WORKING DATA:
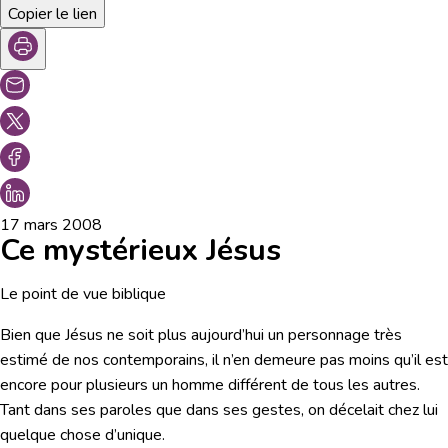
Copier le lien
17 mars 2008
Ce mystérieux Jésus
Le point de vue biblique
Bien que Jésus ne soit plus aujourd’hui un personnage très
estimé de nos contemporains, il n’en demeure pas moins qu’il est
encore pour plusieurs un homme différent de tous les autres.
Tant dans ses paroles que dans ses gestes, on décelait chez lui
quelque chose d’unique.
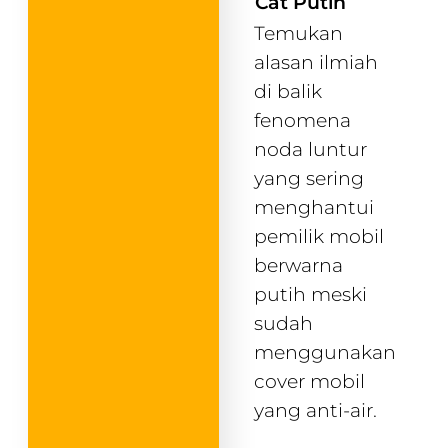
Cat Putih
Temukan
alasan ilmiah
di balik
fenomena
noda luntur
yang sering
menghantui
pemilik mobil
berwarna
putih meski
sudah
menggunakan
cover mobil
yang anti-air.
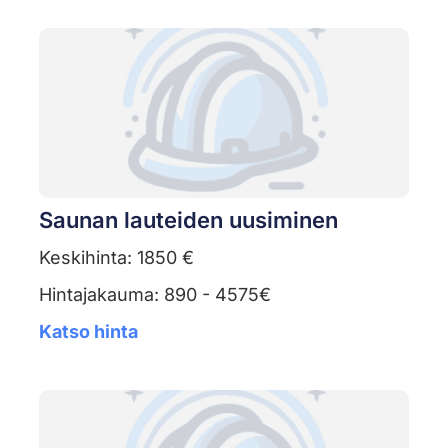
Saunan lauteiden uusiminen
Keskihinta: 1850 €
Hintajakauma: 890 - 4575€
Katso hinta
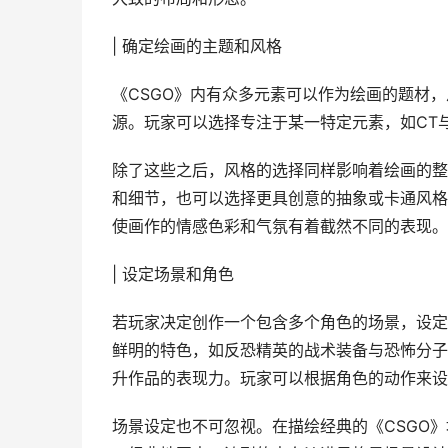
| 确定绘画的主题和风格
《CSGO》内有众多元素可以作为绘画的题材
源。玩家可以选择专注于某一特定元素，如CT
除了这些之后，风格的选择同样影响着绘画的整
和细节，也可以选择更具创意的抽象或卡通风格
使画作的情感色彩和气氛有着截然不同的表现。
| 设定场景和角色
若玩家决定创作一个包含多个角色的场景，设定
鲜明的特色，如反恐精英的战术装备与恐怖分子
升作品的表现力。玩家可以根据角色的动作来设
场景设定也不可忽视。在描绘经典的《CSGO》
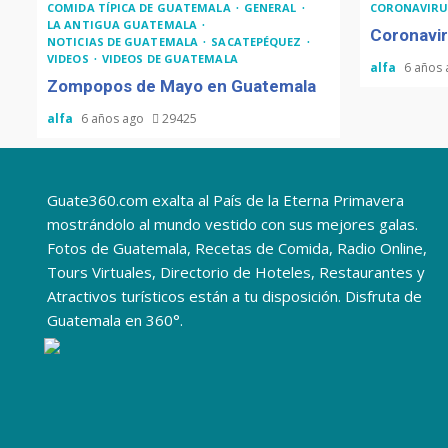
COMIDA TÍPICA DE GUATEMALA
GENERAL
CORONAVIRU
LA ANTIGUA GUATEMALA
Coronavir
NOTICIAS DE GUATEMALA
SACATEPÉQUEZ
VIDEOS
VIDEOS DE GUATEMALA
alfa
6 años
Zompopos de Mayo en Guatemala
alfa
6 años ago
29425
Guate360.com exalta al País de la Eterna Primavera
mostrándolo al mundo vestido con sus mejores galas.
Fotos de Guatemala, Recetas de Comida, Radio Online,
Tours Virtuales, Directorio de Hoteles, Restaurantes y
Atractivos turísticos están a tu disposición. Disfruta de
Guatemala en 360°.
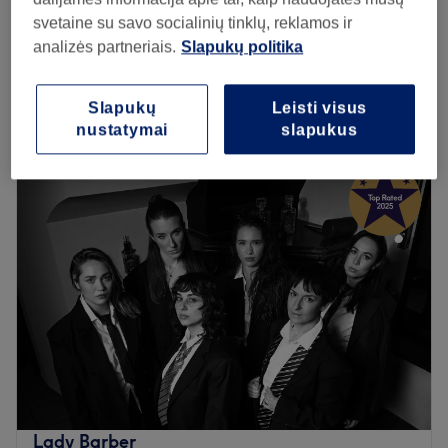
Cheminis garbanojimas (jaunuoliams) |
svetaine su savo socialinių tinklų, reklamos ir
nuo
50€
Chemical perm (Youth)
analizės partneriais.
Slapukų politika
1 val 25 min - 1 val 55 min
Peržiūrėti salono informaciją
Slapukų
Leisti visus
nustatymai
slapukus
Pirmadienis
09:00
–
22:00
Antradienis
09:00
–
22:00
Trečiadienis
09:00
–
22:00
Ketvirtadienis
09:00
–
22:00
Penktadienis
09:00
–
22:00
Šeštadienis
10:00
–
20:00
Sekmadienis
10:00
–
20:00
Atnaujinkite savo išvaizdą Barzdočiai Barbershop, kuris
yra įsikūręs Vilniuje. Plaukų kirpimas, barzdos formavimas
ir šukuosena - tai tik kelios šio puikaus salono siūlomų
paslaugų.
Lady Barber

EXERCISE DIRECTIONS: Line by line and exactly, write out the material above. Skip the pictures.

THE COMPLETED TASK:
Copier le lien
17 mars 2008
Ce mystérieux Jésus
Le point de vue biblique
Bien que Jésus ne soit plus aujourd’hui un personnage très
estimé de nos contemporains, il n’en demeure pas moins qu’il est
encore pour plusieurs un homme différent de tous les autres.
Tant dans ses paroles que dans ses gestes, on décelait chez lui
quelque chose d’unique.
Cat Putih
Temukan
alasan ilmiah
di balik
fenomena
noda luntur
yang sering
menghantui
pemilik mobil
berwarna
putih meski
sudah
menggunakan
cover mobil
yang anti-air.
Saunan lauteiden uusiminen
Keskihinta: 1850 €
Hintajakauma: 890 - 4575€
Katso hinta
| 确定绘画的主题和风格
《CSGO》内有众多元素可以作为绘画的题材
源。玩家可以选择专注于某一特定元素，如CT
除了这些之后，风格的选择同样影响着绘画的整
和细节，也可以选择更具创意的抽象或卡通风格
使画作的情感色彩和气氛有着截然不同的表现。
| 设定场景和角色
若玩家决定创作一个包含多个角色的场景，设定
鲜明的特色，如反恐精英的战术装备与恐怖分子
升作品的表现力。玩家可以根据角色的动作来设
场景设定也不可忽视。在描绘经典的《CSGO》
COMIDA TÍPICA DE GUATEMALA
GENERAL
CORONAVIRU
LA ANTIGUA GUATEMALA
Coronavir
NOTICIAS DE GUATEMALA
SACATEPÉQUEZ
VIDEOS
VIDEOS DE GUATEMALA
alfa
6 años
Zompopos de Mayo en Guatemala
alfa
6 años ago
29425
Guate360.com exalta al País de la Eterna Primavera
mostrándolo al mundo vestido con sus mejores galas.
Fotos de Guatemala, Recetas de Comida, Radio Online,
Tours Virtuales, Directorio de Hoteles, Restaurantes y
Atractivos turísticos están a tu disposición. Disfruta de
Guatemala en 360°.
Cheminis garbanojimas (jaunuoliams) |
svetaine su savo socialinių tinklų, reklamos ir
nuo
50€
Chemical perm (Youth)
analizės partneriais.
Slapukų politika
1 val 25 min - 1 val 55 min
Peržiūrėti salono informaciją
Slapukų
Leisti visus
nustatymai
slapukus
Pirmadienis
09:00
–
22:00
Antradienis
09:00
–
22:00
Trečiadienis
09:00
–
22:00
Ketvirtadienis
09:00
–
22:00
Penktadienis
09:00
–
22:00
Šeštadienis
10:00
–
20:00
Sekmadienis
10:00
–
20:00
Atnaujinkite savo išvaizdą Barzdočiai Barbershop, kuris
yra įsikūręs Vilniuje. Plaukų kirpimas, barzdos formavimas
ir šukuosena - tai tik kelios šio puikaus salono siūlomų
paslaugų.
Lady Barber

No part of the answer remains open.